Crowdsourcing educational projects is perhaps not what immediately comes to mind when one thinks of crowdfunding, but research from the University of Michigan highlights not only how popular it is but how effective it can be.
The research shows that even $400 invested via a platform like DonorsChoose can have a real impact, especially for lower-income students. Indeed, each funded educational project on the platform achieves up to a 1.6% increase in pupil performance.
“We find this effect is driven mostly by low-income schools, indicating funded projects help close the gap in educational outcomes between students at low- vs. high-income schools,” the researchers say.
Crowd support
The researchers analyzed the impact of projects on DonorsChoose on K-12 students in Pennsylvania, which is an area with high funding disparities between wealthy and poorer areas. The impact of the projects was assessed via test scores that were gathered from the Pennsylvania Department of Education for the 2012-13 and 2017-18 school years.
The team was initially surprised by just how little investment was required to make a significant difference, but this gradually made sense when they delved deeper.
“We are not surprised that when teachers have a well-formed idea for how to improve student learning that costs only $400 to implement, this idea will pay off big because of the frontline insights that teachers have into what their students need,” they say.
“$400 in supplies and materials given to district leaders or principals as part of a top-down policy intervention is not the same as $400 of supplies and materials given to a teacher who has specifically requested them to help students.”
Operations management
Operations management as a concept is one that has primarily come from manufacturing where it has long been accepted that frontline workers can make marginal improvements that add up to significant change across the system as a whole.
“Because frontline workers are closest to the process, they can see what obstacles and failures make systems ineffective or inefficient,” the authors say. “Teachers have small and low-cost ideas for how to remove obstacles and inefficiencies that inhibit student learning, and our study’s findings suggest that hearing these ideas is critical for improving student performance and reducing educational inequalities.”

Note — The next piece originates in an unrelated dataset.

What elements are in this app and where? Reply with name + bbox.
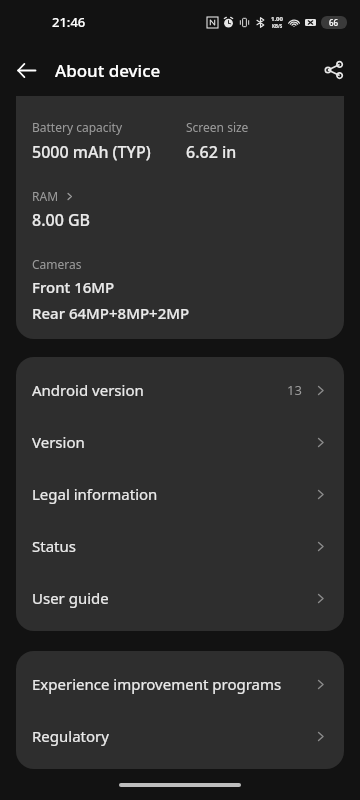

DonorsChoose has fulfilled over 1.7 million such classroom requests since it was founded by a history teacher in 2000. The platform has been so popular that around 80% of schools in the United States have had at least one project posted on the site, which has collectively mobilized around 5 million individual donors who have collectively donated over $1 billion.
These requests commonly include technology, teaching supplies, books, and durable goods, such as printers. When teachers put together their requests, they select their desired items from a range of vendors that work with the platform.

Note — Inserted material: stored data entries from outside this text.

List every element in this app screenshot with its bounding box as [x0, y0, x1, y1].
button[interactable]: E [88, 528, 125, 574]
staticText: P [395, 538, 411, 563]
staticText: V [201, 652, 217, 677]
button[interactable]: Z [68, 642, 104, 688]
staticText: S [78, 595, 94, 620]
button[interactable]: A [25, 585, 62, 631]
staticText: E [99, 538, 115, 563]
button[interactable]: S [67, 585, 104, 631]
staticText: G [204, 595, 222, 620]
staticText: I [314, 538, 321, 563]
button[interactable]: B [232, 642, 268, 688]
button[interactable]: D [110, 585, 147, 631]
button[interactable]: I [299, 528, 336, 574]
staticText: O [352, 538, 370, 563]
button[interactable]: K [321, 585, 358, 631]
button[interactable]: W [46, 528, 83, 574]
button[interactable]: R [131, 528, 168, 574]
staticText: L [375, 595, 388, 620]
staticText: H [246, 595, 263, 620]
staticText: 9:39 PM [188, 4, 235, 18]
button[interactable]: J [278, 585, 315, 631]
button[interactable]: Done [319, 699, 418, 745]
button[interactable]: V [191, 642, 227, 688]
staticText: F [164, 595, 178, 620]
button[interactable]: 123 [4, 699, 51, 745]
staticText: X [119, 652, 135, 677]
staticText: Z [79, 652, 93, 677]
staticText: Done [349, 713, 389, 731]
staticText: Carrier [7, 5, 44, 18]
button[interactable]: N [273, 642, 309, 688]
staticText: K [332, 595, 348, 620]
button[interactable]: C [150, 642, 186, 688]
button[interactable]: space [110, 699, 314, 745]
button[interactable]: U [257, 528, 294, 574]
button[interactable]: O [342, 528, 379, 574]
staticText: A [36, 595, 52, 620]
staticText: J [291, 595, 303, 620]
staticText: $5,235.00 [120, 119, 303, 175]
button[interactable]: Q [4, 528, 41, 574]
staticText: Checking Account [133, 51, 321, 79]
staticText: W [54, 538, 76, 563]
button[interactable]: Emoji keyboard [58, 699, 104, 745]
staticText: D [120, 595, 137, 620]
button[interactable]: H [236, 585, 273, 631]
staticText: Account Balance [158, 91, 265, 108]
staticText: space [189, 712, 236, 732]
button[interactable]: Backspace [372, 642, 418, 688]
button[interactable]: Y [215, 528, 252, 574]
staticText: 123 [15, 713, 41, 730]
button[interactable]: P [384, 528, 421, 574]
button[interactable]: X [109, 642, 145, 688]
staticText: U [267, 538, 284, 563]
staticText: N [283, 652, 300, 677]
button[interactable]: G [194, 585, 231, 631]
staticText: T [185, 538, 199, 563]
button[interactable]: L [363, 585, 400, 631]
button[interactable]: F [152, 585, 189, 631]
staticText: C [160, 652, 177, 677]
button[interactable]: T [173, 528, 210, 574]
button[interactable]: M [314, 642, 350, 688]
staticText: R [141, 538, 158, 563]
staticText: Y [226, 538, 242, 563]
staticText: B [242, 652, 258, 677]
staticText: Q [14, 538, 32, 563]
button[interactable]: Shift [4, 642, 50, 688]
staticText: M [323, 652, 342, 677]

“After analyzing over 20,000 teachers’ impact statements, we find for lower-income schools, projects that improve student knowledge retention through better focus and fewer distractions or make repeated and shared use of resources have the largest impact,” the researchers say. “In higher-income schools, teachers’ projects focusing on differentiating lessons across substudent groups have the highest impact.”
Fresh funds
Before platforms such as DonorsChoose, teachers would often fund such things out of their own pocket, which inevitably placed limits on the kind of things they could provide for their students.
“It probably is not a good idea to force teachers to crowdfund—it can be time consuming and forcing teachers to do it may dilute the quality of ideas,” the researchers explain.
Ultimately, more system-wide reforms are needed to ensure that teachers aren’t forced to look externally for funding to do what they desire with their pupils, but until such times, the results suggest that the platforms are certainly providing a good bang for their buck.